This presentation explains some research that a colleague and I are carrying out into the Cultural Olympiad being planned for the 2012 Olympic and Paralympic games. It contains some brief notes on a memetic framework we are developing as a way of engaging with the Cultural Olympiad as an evolving system with a heritage and a future beyond 2012, and some ideas about the next stages of the research.
Is the ‘meme’ the best metaphor to approach socio-cultural analysis with? I have often been struck by the way in which ‘meme’ is used by scientists (and people who thinks of themselves as scientists but aren’t; such as economists) in an attempt, unsuccessful because half-hearted, to grapple with the concept of discourse.
The slideshare thing is fantastic. A simple way of turning a blog post into a full blown lecture; amazing.

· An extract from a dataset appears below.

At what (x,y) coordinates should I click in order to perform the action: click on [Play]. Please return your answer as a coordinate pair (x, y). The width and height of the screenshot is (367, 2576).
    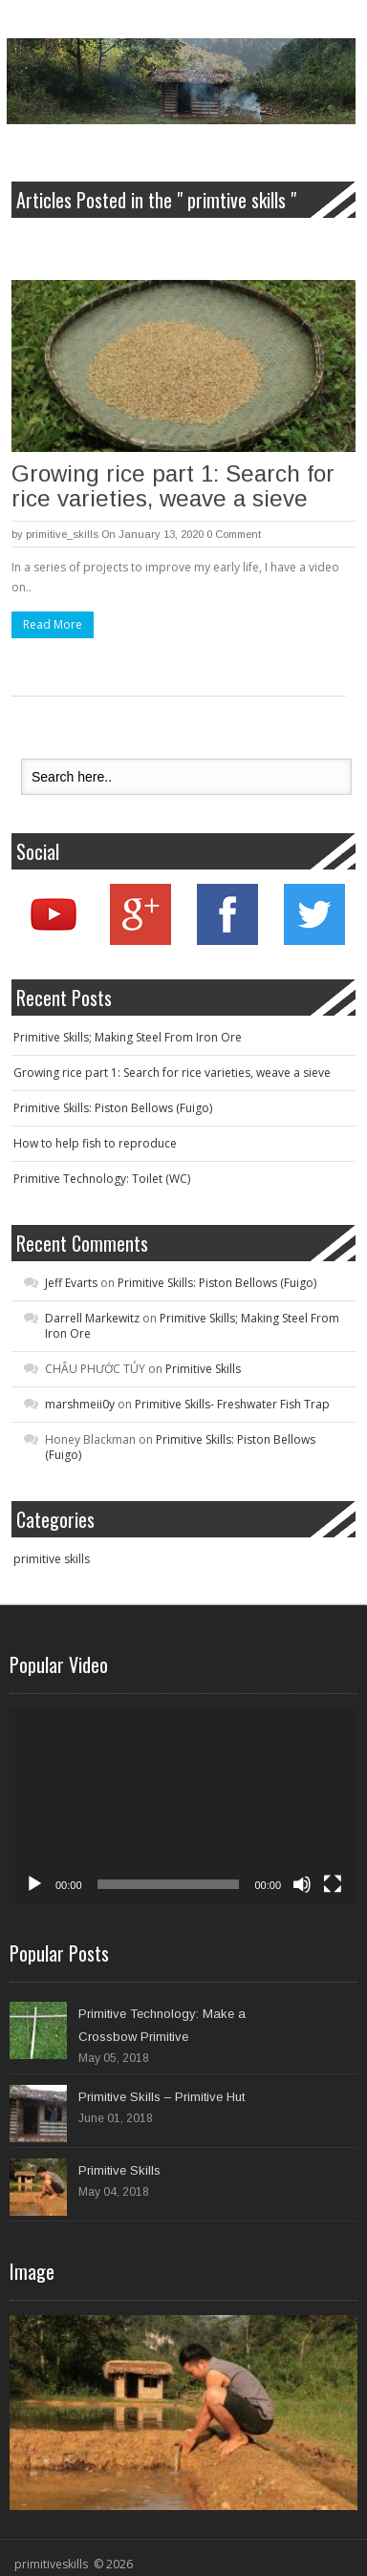
    Looking at the image, I should click on (34, 1884).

I think ‘meme’ works in this context, although we are using it with trepidation! The Cultural Olympiad is something that we think is best categorised as an evolving system – suitably complex and involving huge amounts of people, institutions, policies, money and so on, with a pattern of inheritance and divergence between generations. I agree that the term ‘discourse’ might provide another way of decribing it, but the thrust of this research is more functional than theoretical – with most conceptions of dicourse what is missing is a good description of mechansisms. What we are describing is essentially a process. In good a Darwinian sense, it is a process without a telos other than often vague connections to the Olympic values. I’m usually with you and Sokal on the abuse of scientific metaphor, but as a ‘toolkit’ memes work quite nicely. Problems occur when social scientists get lost in the ‘reality of the model’ rather than being humble enough to accept they they only have ‘models of reality’. Not that I’m particularly humble, as paraphrasing Bourdieu badly shows.

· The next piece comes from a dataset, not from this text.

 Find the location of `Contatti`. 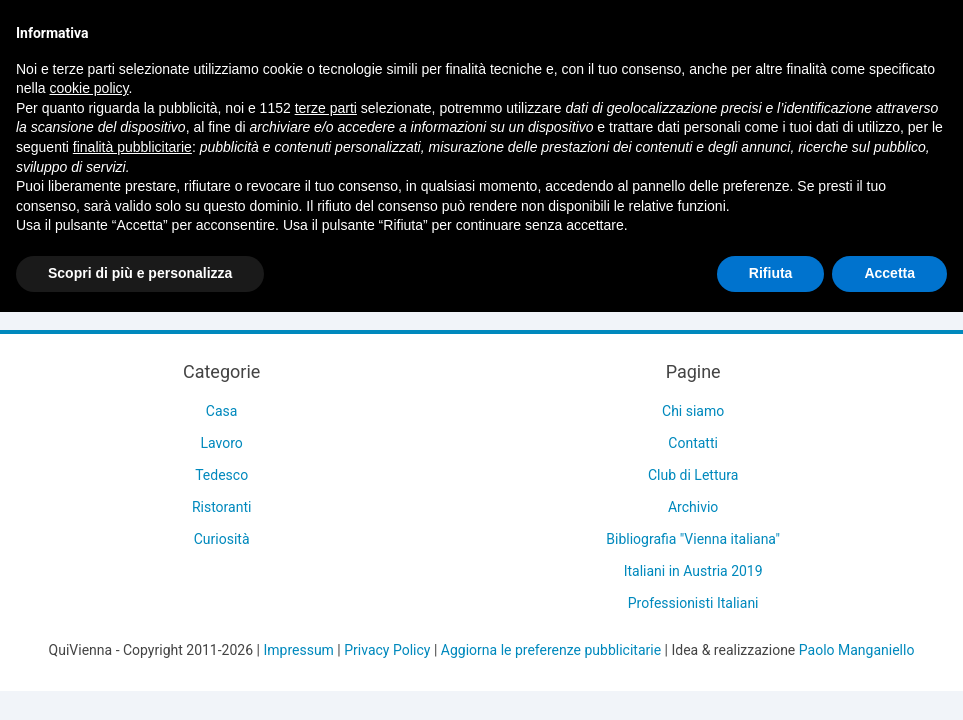

Contatti is located at coordinates (693, 443).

We may well lose the memetic approach, but it has a diagnostic appeal as a way of getting to grips with the Cultural Olympiad for 2012, time will tell if it has any serious critical value.
I agree about slideshare….although I have picked it up a few times in students’ bibliographies as a shortcut to distilled information on a topic that means they can avoid reading full texts!
So evolutionary thinking, evolutionary metaphor. I can see how that would appeal.
I’m not sure that Sokal would see it as a metaphor (more fool him!).
… but enough about that – Congratulations!